GCS Reader initial setup

You must review the prerequisites, permissions and authentication requirements and connection properties before you set up the connection.

Prerequisites

The following prerequisites are needed before configuring the GCS Reader:

  • Service account: To access Google Cloud Storage you need valid user credentials with authorization.

  • To use the GCSAuditLogNotification object detection mode, you must configure the audit log and users with necessary permission to access the logs.

See Setting up Google Cloud Storage permissions.

Setting up Google Cloud Storage permissions

You must configure the following Google Cloud Storage permissions depending on which object detection modes you will use:

  • To enable reading files from Google Cloud Storage, you must create a custom Google Cloud Storage role with get and list permissions and assign it to your Service Account.

  • To enable reading the audit log on Google Cloud Storage, you must enable the audit log and grant audit log permissions to your custom role.

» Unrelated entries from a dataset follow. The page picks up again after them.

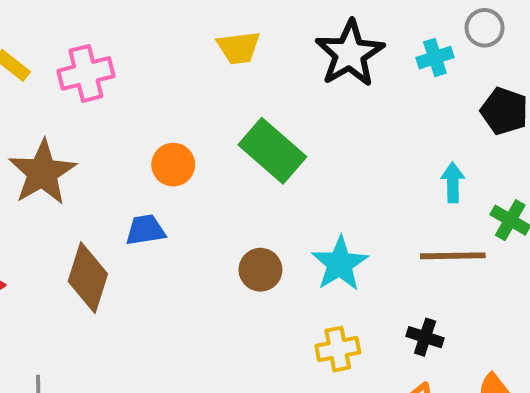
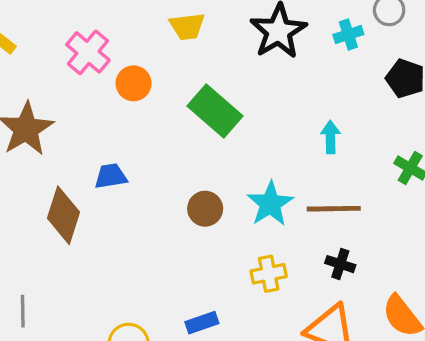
pink cross: (86, 73) -> (88, 52), moved, turned -36
orange circle: (173, 165) -> (134, 83), moved
cyan arrow: (453, 182) -> (330, 137), moved
brown line: (453, 256) -> (334, 209), moved

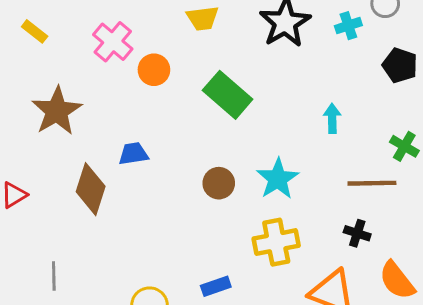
brown line: (334, 209) -> (372, 183), moved
black cross: (340, 264) -> (357, 233), moved
yellow cross: (269, 274) -> (276, 242), size x1.4

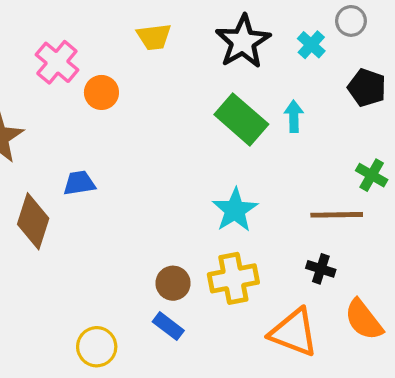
cyan cross: (348, 26) -> (311, 45), turned -30
green rectangle: (228, 95) -> (241, 119), moved
cyan arrow: (332, 118) -> (294, 116), moved
brown circle: (219, 183) -> (173, 283), moved
blue rectangle: (216, 286) -> (168, 326), turned 56

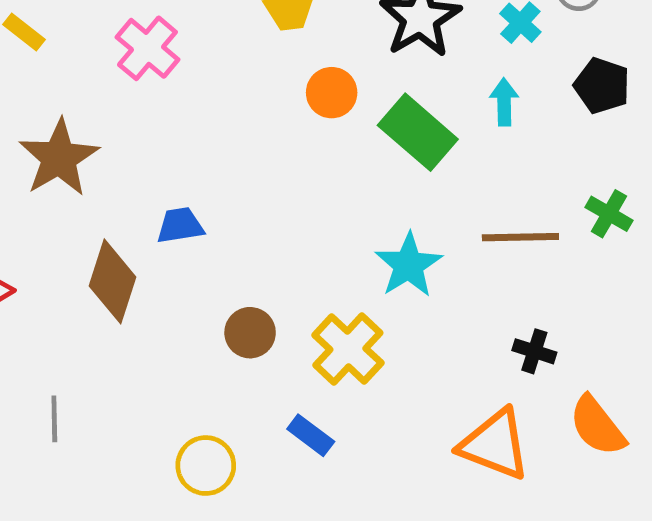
orange circle: (101, 92) -> (332, 93), moved
cyan arrow: (294, 116) -> (504, 102), moved
brown line: (337, 215) -> (520, 237), moved
yellow cross: (233, 278) -> (348, 349), moved, turned -36
brown circle: (173, 283) -> (250, 333), moved

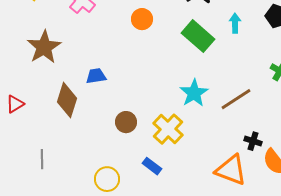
orange circle: (332, 93) -> (142, 19), moved
brown line: (520, 237) -> (236, 99), moved, turned -32
black cross: (534, 351) -> (253, 141), moved

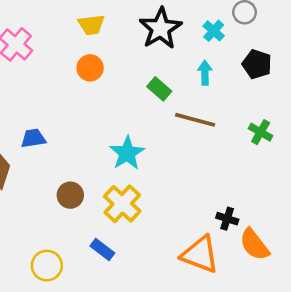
green rectangle: (198, 36) -> (159, 89), size x0.6
cyan star: (194, 93) -> (127, 153), moved
brown line: (236, 99) -> (195, 120), moved, turned 48

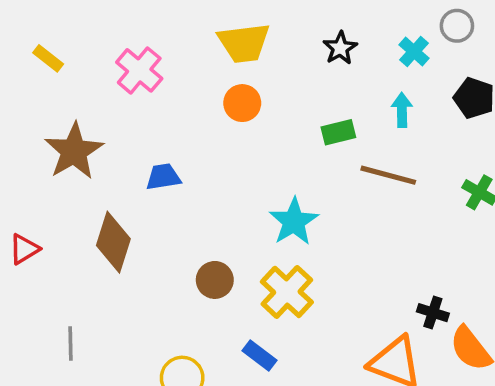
yellow trapezoid: (91, 25) -> (244, 43), size x1.4
black star: (160, 28) -> (340, 48), size x0.6
green rectangle: (159, 89) -> (338, 132), turned -55
blue trapezoid: (33, 138) -> (163, 177), moved

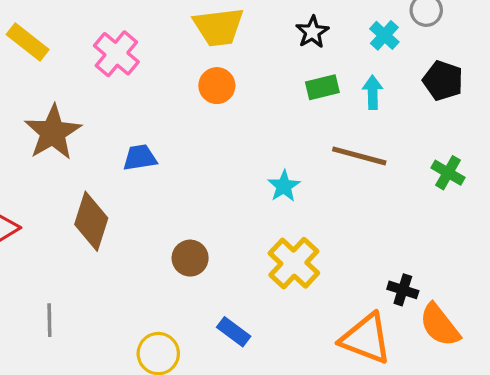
yellow rectangle: (48, 58) -> (28, 42), size x1.4
green rectangle: (338, 132) -> (322, 87), moved
cyan star: (294, 222) -> (284, 186), moved, size x0.7
yellow cross: (287, 292) -> (294, 263), moved

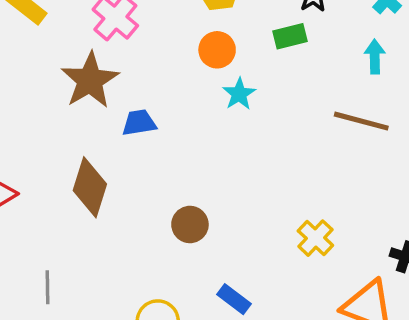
green rectangle: (322, 87) -> (290, 36), moved
brown star: (53, 132) -> (90, 80), moved
cyan star: (284, 186) -> (239, 94), moved
yellow cross: (294, 263) -> (315, 238), moved, size x0.7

  1. If audit log access is needed, check the Data Write property to enable the audit log on GCS.

    gcs-reader-enable-audit-log.png

  2. Create a custom role with the following permissions:

    • GCS permissions: storage.objects.get and storage.objects.list

    • GCS audit log permissions (if Audit Log access needed): logging.logEntries.list and logging.privateLogEntries.list

      gcs-reader-permissions1.png

  3. Create a Service Account and assign this custom role.

    gcs-reader-apply-role-service-account.png

  4. Generate the Service Account key in JSON format.

    gcs-reader-service-account-key.png

  5. In your Striim GCS Reader configuration, copy the downloaded JSON key path to the Service Account Key property.

    gcs-reader-striim-config.png

Configuring Striim to work with GCS Reader

All clients and drivers required by GCS are bundled with Striim. No additional setup is required.